Desenvolver jogos spin-off de uma série pode ser uma tentativa arriscada, ainda mais considerando o número de mudanças que podem ser feitas no processo. E quando trocam a protagonista? Ou a jogabilidade? E se for um roguelite? E se fizerem todas essas mudanças ao mesmo tempo? Essa foi a ousada abordagem da Stormteller Games com Lost in Random: The Eternal Die, mas que foi muito bem aplicada e que respeitou os aspectos únicos do primeiro jogo.
Lutando contra o Tormento
Mesmo sendo um spin-off, The Eternal Die leva em conta a história de Lost in Random e acontece após os eventos do primeiro jogo. Desta vez, o jogador assume o controle da Rainha Aleksandra, a antagonista da aventura anterior.
Ela e sua fiel companheira Fortuna — um dado mágico — tentaram confrontar Maldado, uma criatura maligna que as absorveu e as enviou para um reino sombrio e cheio de pesadelos. Lá, ela perdeu todas as habilidades e precisa recuperar suas forças para voltar ao Reino do Aleatório.
Porém, para conseguir sair, Aleksandra precisa derrotar Tormento, o Cavaleiro, uma versão encarnada do Maldado nessa realidade sombria. Portanto, não há outro jeito de se salvar a menos que a vingança contra o Maldado esteja completa.
Enquanto a dupla permanece presa nessa realidade, serão obrigadas a participar de um “jogo”, onde terão que derrotar uma série de criaturas e servos do Maldado ao longo de quatro regiões distintas conectadas por portais criados por Tormento.
E nessa busca para conseguir recuperar seu trono, Aleksandra será obrigada a se reencontrar com aspectos do seu passado que a farão refletir sobre que tipo de rainha ela é.
Personagens e visuais com estilo único
Nessa nova aventura, o visual de Lost in Random continua com seu estilo gótico juvenil, bem inspirado em clássicos do Tim Burton, com personagens esquisitos e cativantes. O trabalho de voz é bem feito e faz com que todas as criaturas que você ajuda e enfrenta durante a jornada despertem o interesse do jogador em saber mais sobre elas.
Os personagens também servem como recurso narrativo para trazer informações do passado da rainha, bem como acontecimentos do primeiro jogo. Mesmo assim, quem não conhece a fundo a história do Lost in Random original vai se sentir perdido com certas referências e diálogos. Porém, não acho que seja um aspecto que atrapalhe a experiência, já que o foco do jogo é muito maior no combate.

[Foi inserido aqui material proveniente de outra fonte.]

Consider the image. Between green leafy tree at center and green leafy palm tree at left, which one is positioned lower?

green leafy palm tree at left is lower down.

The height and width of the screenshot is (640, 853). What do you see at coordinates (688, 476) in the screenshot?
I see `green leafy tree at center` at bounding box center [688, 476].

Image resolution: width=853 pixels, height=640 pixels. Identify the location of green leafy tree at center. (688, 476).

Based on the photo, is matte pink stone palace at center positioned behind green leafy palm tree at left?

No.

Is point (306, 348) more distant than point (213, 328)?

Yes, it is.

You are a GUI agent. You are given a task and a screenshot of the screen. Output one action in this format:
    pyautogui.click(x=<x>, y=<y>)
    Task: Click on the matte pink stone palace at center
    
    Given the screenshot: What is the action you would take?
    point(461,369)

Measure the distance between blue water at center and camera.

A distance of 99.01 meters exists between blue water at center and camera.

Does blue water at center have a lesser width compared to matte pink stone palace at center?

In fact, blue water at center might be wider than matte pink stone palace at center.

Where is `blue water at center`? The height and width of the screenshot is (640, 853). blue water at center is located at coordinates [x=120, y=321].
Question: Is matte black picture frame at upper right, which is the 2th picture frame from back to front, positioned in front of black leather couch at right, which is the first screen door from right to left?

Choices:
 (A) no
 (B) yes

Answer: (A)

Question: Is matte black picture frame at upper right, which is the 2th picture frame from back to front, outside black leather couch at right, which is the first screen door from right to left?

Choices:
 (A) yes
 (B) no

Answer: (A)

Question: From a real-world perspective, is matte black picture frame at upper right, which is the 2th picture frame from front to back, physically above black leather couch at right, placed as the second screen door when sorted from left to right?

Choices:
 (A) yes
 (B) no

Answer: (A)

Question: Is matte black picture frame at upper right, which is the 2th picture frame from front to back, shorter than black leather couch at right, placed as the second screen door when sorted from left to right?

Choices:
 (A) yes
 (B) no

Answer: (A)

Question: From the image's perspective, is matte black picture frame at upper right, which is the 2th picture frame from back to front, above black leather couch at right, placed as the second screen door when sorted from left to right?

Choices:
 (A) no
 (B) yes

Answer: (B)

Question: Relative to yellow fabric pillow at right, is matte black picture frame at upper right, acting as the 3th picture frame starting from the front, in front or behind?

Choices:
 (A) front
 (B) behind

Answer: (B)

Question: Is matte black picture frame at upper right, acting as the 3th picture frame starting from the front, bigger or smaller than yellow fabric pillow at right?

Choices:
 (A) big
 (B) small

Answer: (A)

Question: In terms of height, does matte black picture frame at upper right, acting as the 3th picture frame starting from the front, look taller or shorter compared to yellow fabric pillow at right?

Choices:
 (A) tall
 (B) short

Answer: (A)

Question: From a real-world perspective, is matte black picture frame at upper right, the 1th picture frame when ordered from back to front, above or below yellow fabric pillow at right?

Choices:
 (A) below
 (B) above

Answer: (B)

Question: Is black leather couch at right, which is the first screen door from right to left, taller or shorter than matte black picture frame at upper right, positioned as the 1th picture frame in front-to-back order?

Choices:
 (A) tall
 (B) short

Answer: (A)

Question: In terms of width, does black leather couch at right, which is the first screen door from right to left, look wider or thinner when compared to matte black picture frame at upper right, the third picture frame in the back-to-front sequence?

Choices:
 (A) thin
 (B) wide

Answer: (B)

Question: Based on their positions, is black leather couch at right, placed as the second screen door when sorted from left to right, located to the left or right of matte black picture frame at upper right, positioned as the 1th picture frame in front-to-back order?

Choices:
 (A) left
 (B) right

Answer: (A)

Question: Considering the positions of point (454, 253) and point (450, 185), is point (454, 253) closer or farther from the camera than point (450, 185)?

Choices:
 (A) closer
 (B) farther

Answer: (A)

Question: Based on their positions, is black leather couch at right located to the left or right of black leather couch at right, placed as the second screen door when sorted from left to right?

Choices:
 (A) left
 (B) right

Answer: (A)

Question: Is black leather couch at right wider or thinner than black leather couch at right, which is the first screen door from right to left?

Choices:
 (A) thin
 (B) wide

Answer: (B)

Nesses momentos, o glossário será uma ferramenta útil. É uma forma de trazer todas as informações necessárias para quem se empolgou em conhecer o universo, sem ter que criar diálogos longos e expositivos que travariam a jogatina.

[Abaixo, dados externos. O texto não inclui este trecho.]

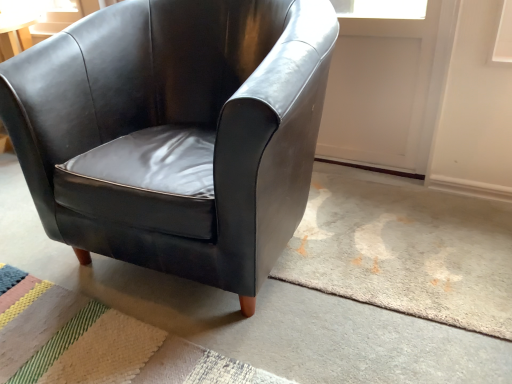 Locate an element on the screen. The height and width of the screenshot is (384, 512). blank space situated above textured beige rug at lower left (from a real-world perspective) is located at coordinates [x=94, y=347]. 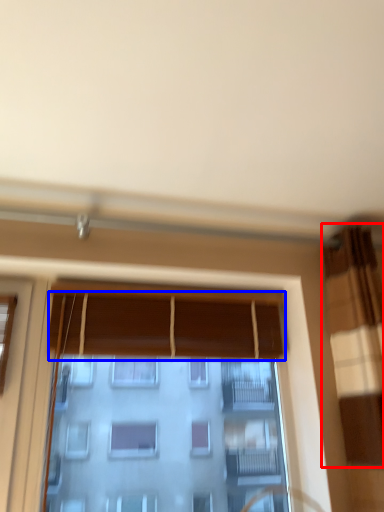 Question: Among these objects, which one is nearest to the camera, curtain (highlighted by a red box) or curtain (highlighted by a blue box)?

Choices:
 (A) curtain
 (B) curtain

Answer: (A) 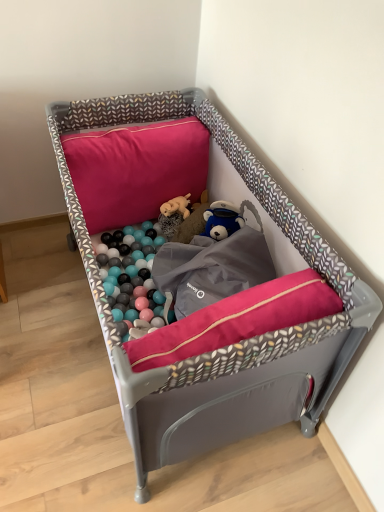 At what (x,y) coordinates should I click in order to perform the action: click on vacant space situated on the left part of matte gray playpen at center. Please return your answer as a coordinate pair (x, y). This screenshot has height=512, width=384. Looking at the image, I should click on (45, 314). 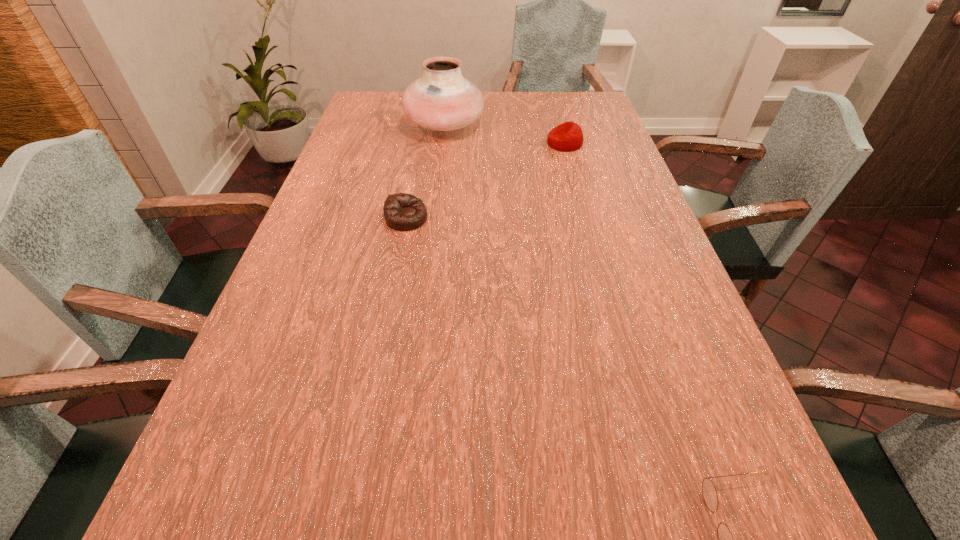 This screenshot has height=540, width=960. Identify the location of object that is at the far edge. (442, 99).

Where is `object that is positioned at the right edge`? The width and height of the screenshot is (960, 540). object that is positioned at the right edge is located at coordinates (568, 136).

The image size is (960, 540). In order to click on vacant area at the far edge of the desktop in this screenshot , I will do `click(528, 103)`.

Locate an element on the screen. free space at the left edge of the desktop is located at coordinates (347, 131).

You are a GUI agent. You are given a task and a screenshot of the screen. Output one action in this format:
    pyautogui.click(x=<x>, y=<y>)
    Task: Click on the free space at the right edge
    This screenshot has width=960, height=540.
    Given the screenshot: What is the action you would take?
    pyautogui.click(x=613, y=299)

This screenshot has width=960, height=540. In order to click on vacant area at the far left corner of the desktop in this screenshot , I will do `click(388, 102)`.

Find the location of a particular element. This screenshot has width=960, height=540. free space between the left beanbag and the pottery is located at coordinates (425, 172).

I want to click on vacant area between the left beanbag and the tallest object, so click(425, 172).

Identify the location of vacant area between the pottery and the second tallest object. This screenshot has height=540, width=960. (505, 134).

Where is `vacant space in between the shorter beanbag and the pottery`? Image resolution: width=960 pixels, height=540 pixels. vacant space in between the shorter beanbag and the pottery is located at coordinates (425, 172).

Novos personagens gradualmente se juntam ao santuário, que serve de refúgio para Aleksandra, conforme são resgatados por ela e cada um contribui tanto com a história quanto com a superação desse desafio criado pelo Tormento.
Dados, cartas e armas
Falando sobre gameplay em si, aplicar elementos roguelite ao combate de Lost in Random foi um acerto bem grande. Para explicar melhor, antes vou resumir como o combate funcionava no primeiro jogo. Basicamente, era um plataforma e ação 3D com sistema de deckbuilding e arremesso de dados que geravam os poderes das armas de Even.

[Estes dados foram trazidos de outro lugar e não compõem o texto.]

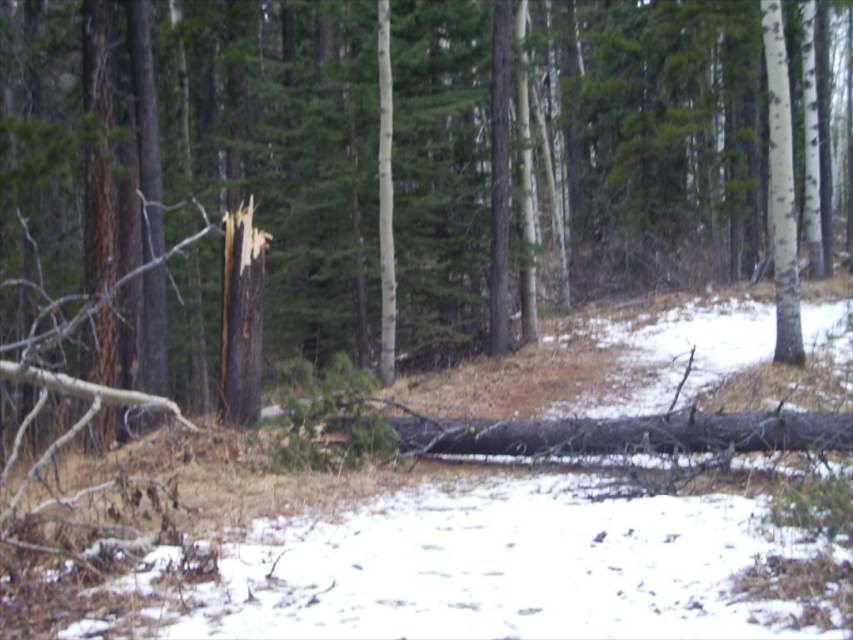 Question: Can you confirm if dark brown bark at center is positioned below dark brown wood at center?

Choices:
 (A) no
 (B) yes

Answer: (A)

Question: Does dark brown bark at center have a smaller size compared to dark brown wood at center?

Choices:
 (A) yes
 (B) no

Answer: (B)

Question: Which point appears closest to the camera in this image?

Choices:
 (A) (227, 225)
 (B) (625, 221)

Answer: (A)

Question: Which point is closer to the camera taking this photo?

Choices:
 (A) (242, 392)
 (B) (674, 275)

Answer: (A)

Question: Does dark brown bark at center come behind dark brown wood at center?

Choices:
 (A) yes
 (B) no

Answer: (A)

Em The Eternal Die, tanto o deckbuilding quanto o arremesso de dados voltam com mais opções e variando a cada tentativa, como pede o gênero. Sem contar a mudança de câmera, que deixa de ser uma câmera por cima do ombro e passa para uma visão isométrica ao melhor estilo Hades.
No início, Aleksandra conta apenas com sua espada, mas o jogo te deixa livre para escolher entre quatro armas, todas com variedades de ataques normais e carregados, sendo:
- Espada de Seistopia: dano normal, velocidade normal;
- Agressor de Setendipidade (Arco): dano baixo e velocidade normal, porém ataca à distância;
- Lança da Senhora Sorte: dano baixo, velocidade alta;
- Martelo de Onzenferno: dano alto, velocidade baixa.
Além das armas, também é possível combater inimigos com as cartas e as rolagens de dado da Fortuna.
As cartas aqui serão as magias de Aleksandra. O jogador só pode carregar uma carta no inventário, e cada uma tem um tipo de ataque ou aplicação de condição, como congelamento ou envenenamento. Achei que o baralho não era muito variado, então esse foi o ponto onde as repetições de recursos ficaram nítidas para mim mais rápido.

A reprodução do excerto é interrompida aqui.